Ce désordre sur le marché des changes n’est pas sans conséquence sur les secteurs de la vie nationale, et plus précisément sur le pouvoir d’achat de la population la plus pauvre. « Le pays vit en grande partie des transferts de l’étranger. Le dollar est payé à son bénéficiaire à 75 gourdes quand il reçoit un transfert. Le même bénéficiaire doit s’approvisionner en produits dont les couts sont calculés à 95-105 gourdes. Car, lorsque le commerçant ne trouve pas les dollars à la banque pour ses importations, il est obligé d’aller les chercher sur le marché informel. Il l’achète donc à 95 gourdes et calcule les prix de vente de ses produits à partir d’anticipations qu’il fait sur d’éventuelles hausses du taux de change à l’avenir », explique le chef du Parti MTVAyiti. La population qui consomme en majorité ces produits sont alors les plus défavorisés. »
« Aujourd’hui, le pouvoir d’achat de la population a diminué de 20 à 25% en fonction de cette multiplicité de taux. La conséquence de cela est une diminution des activités économiques en général et l’appauvrissement du peuple qui vit des transferts », fustige Réginald Boulos.
Pour M. Boulos, par leur incompétence, les pouvoirs publics ont mis en place un système qui, en réalité, privilégie le secteur privé, qui trouve les injections de la BRH et défavorise en termes de justice sociale le « petit peuple », qui vit des 3,8 milliards de dollars de transfert par année.
La pression de la gourde sur le dollar est expliquée aussi par une diminution des revenus par rapport aux prévisions budgétaires, et l’une des raisons principales est la contrebande. « Au 25 février, le déficit budgétaire d’octobre 2020 à février 2021 était de 35 milliards de gourdes, soit près de 76% du déficit global de l’année dernière. À ce rythme, on risque d’aboutir à un déficit budgétaire pour l’année en cours de l’ordre de 73 à 75 milliards de gourdes », alerte le Dr Boulos qui souligne aussi le rôle de la corruption.
« Entre 2017 et 2020, Haïti perd 13 places dans le classement de Transparency International, passant de la 157e à la 170e place sur 179 pays », rappelle l’homme d’affaires. « Lorsqu’un pays est rongé par la corruption et la contrebande et est dirigé par des incompétents, le résultat ne saurait être différent », dit-il.
Le déséquilibre spectaculaire constaté sur le marché des changes impacte substantiellement le coût des produits alimentaires. Alors que la BRH a pris le contrôle des devises provenant des transferts, « sur les 12 derniers mois, les réserves nettes de change sont passés de 760 millions de dollars au 18 février à 478 millions de dollars et sont encore moindre aujourd’hui. 450 millions de dollars, c’est le montant de deux mois d’importation du pays comprenant une grosse facture pétrolière à la hausse parce que sur les 12 mois, le prix du pétrole a cru de près de 50%. Or, les prix à la pompe n’ont pas changé. En ce sens, naît un problème fondamental : l’État sera obligé de subventionner la différence de 50% », détaille M. Boulos car « le pouvoir de détient pas la crédibilité politique pour changer les prix à la pompe ».

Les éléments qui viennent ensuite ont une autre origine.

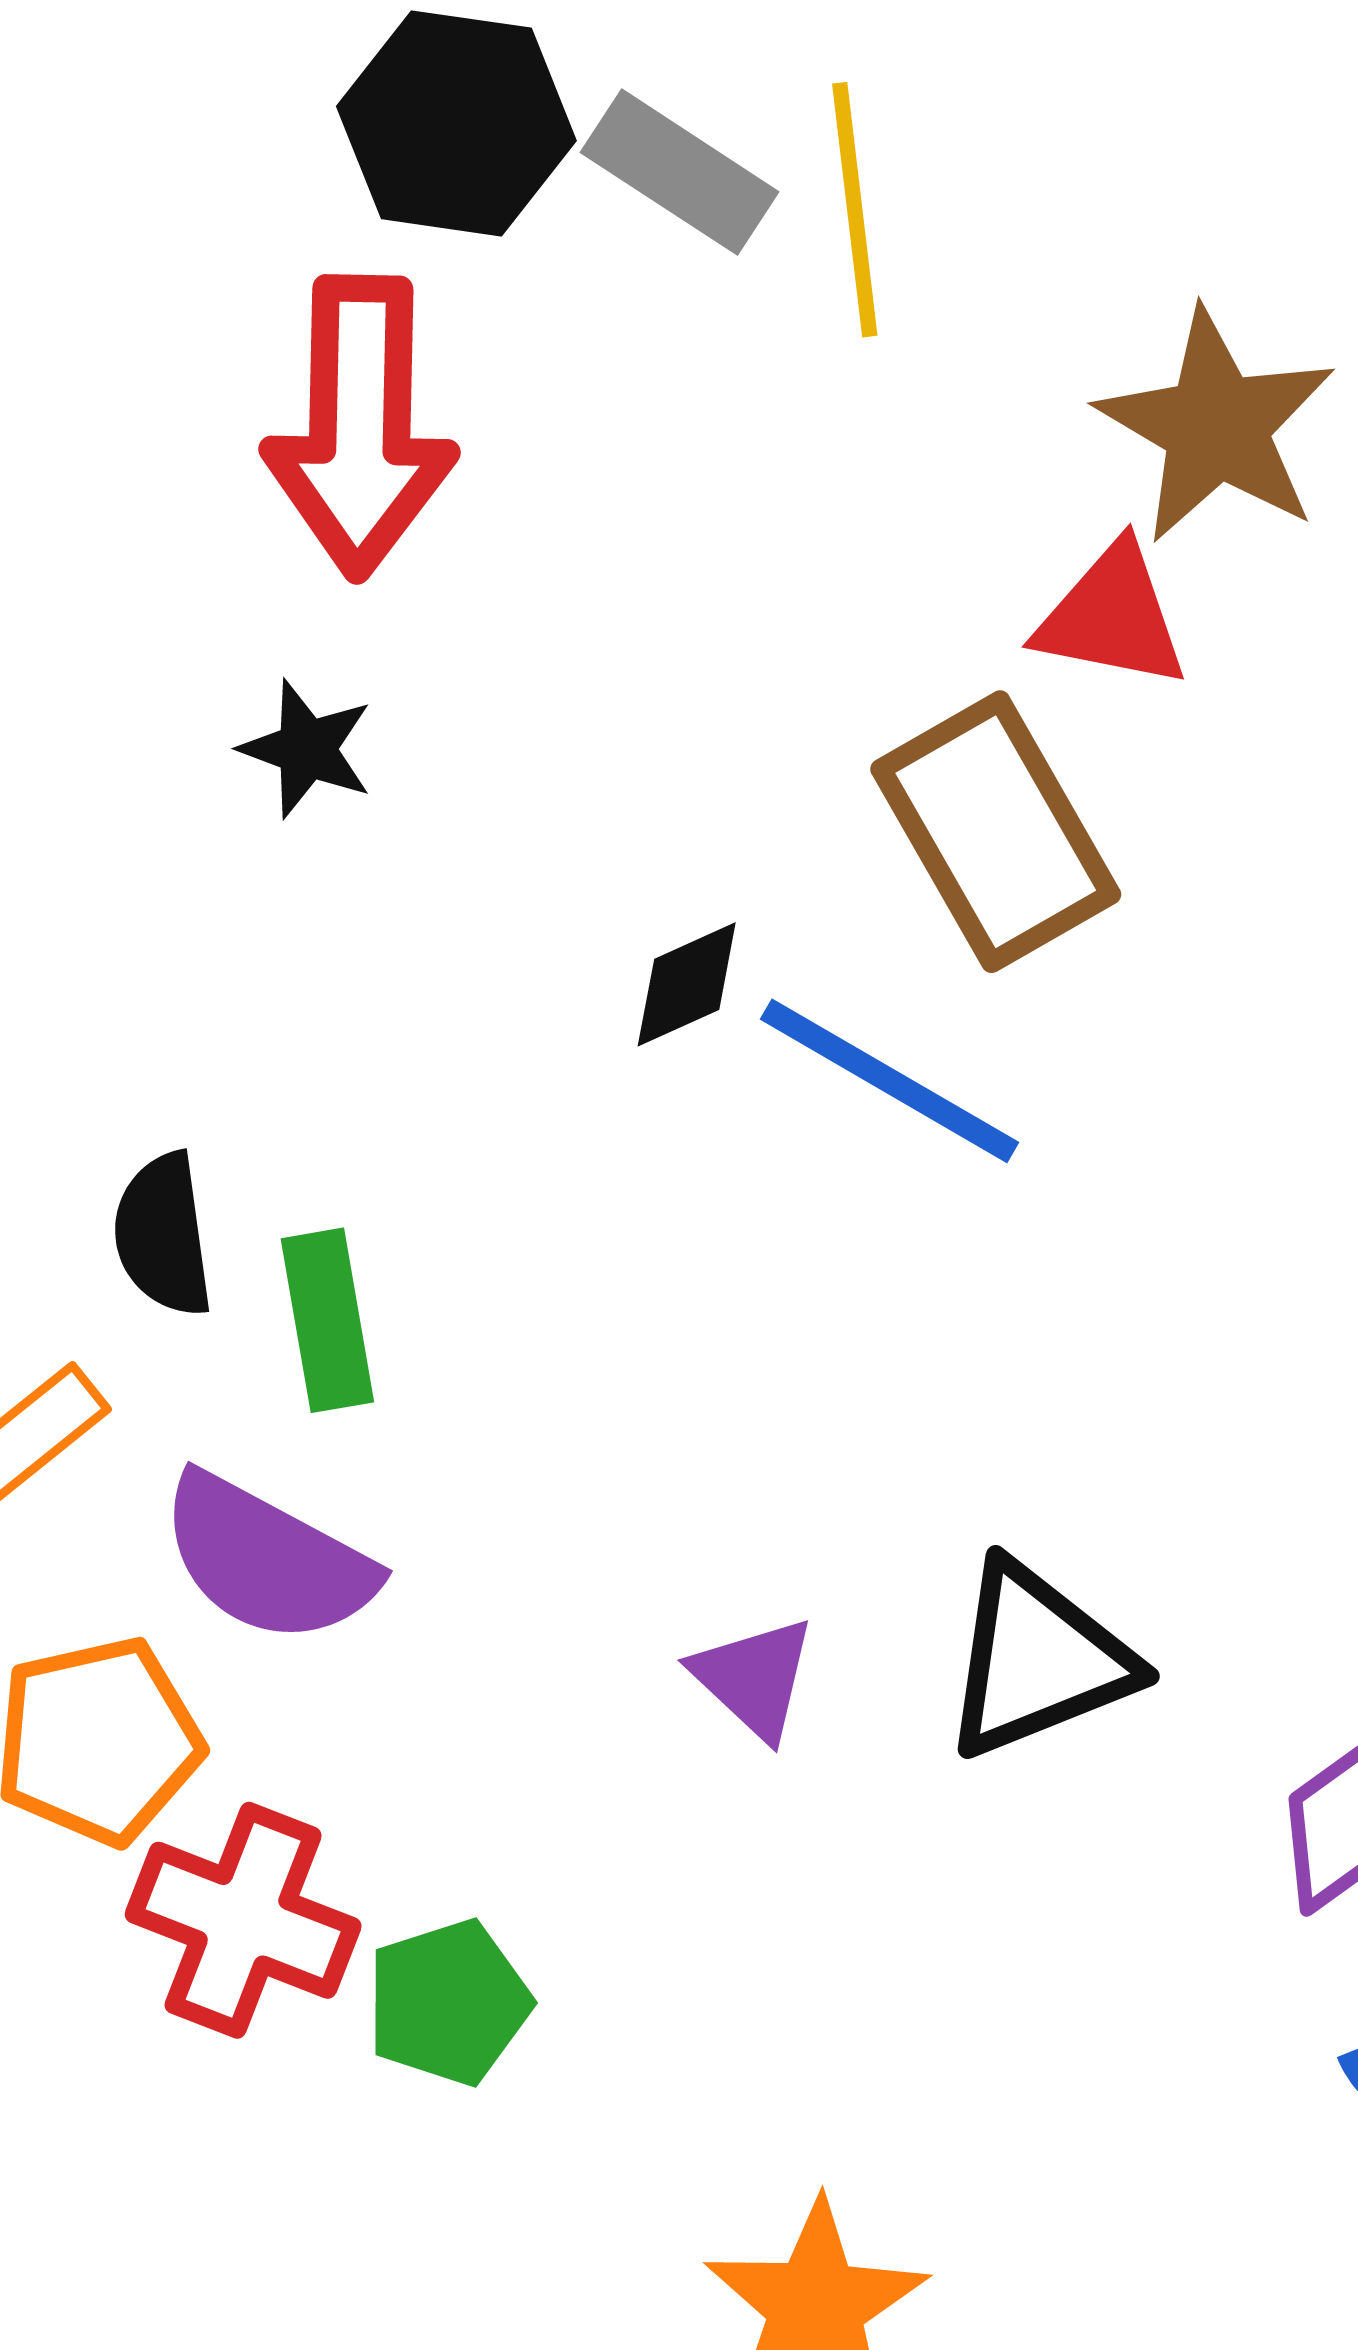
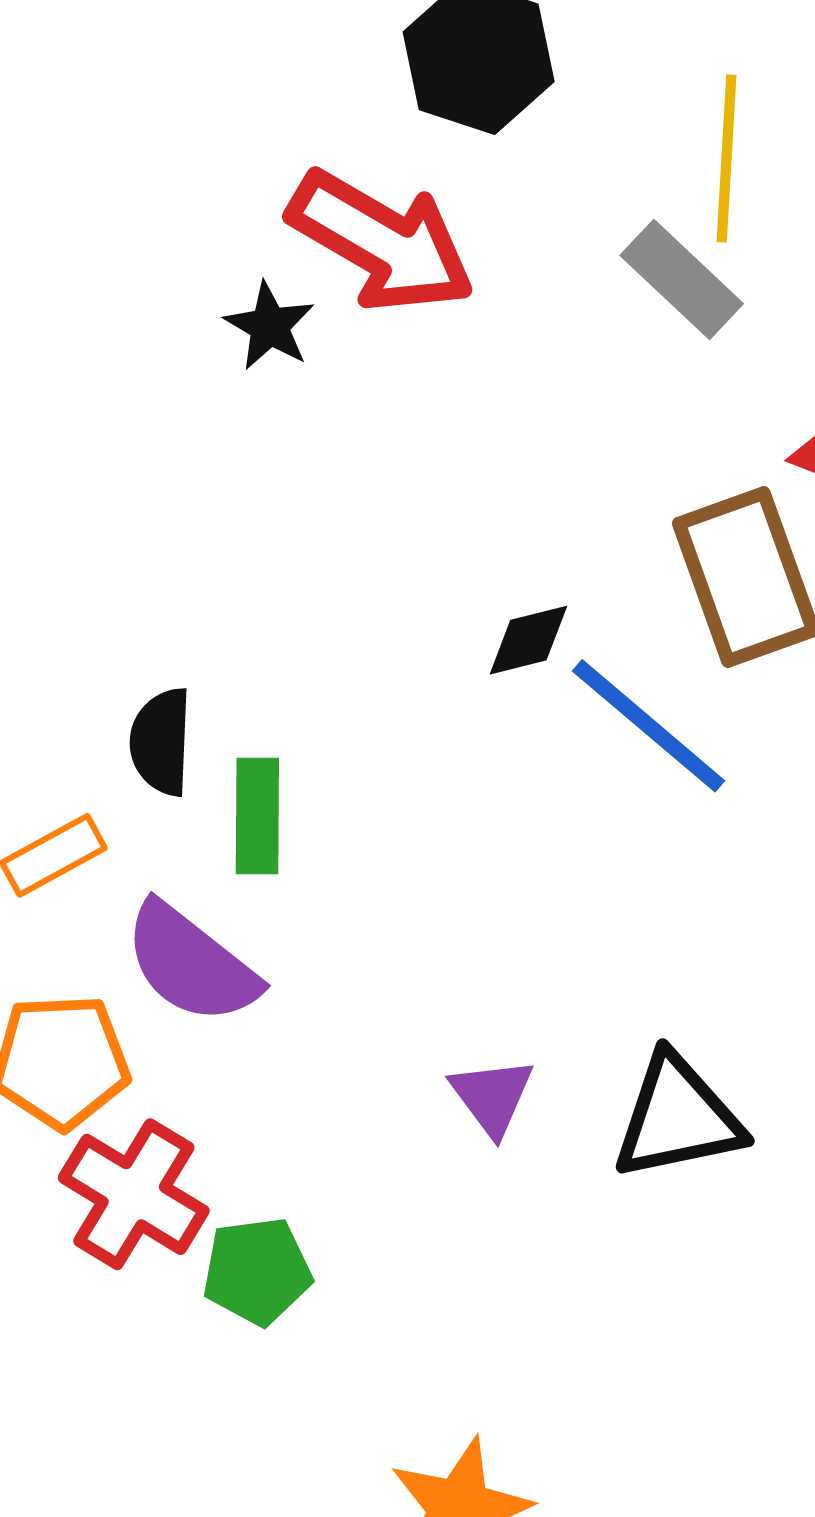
gray rectangle: (680, 172) -> (682, 279), moved
red arrow: (360, 426) -> (381, 242), turned -71
black star: (307, 749) -> (270, 326), moved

« Un plus grand déficit budgétaire engendre une plus grande dépréciation de la gourde et le peuple s’appauvrit davantage », conclut Réginald Boulos.
« Même s’ils ne l’ont pas voulu au départ, les dirigeants se sont inscrits dans un schéma d’appauvrissement du peuple. Nous sommes plus pauvres aujourd’hui qu’il y a dix ans », dénonce Réginald Boulos.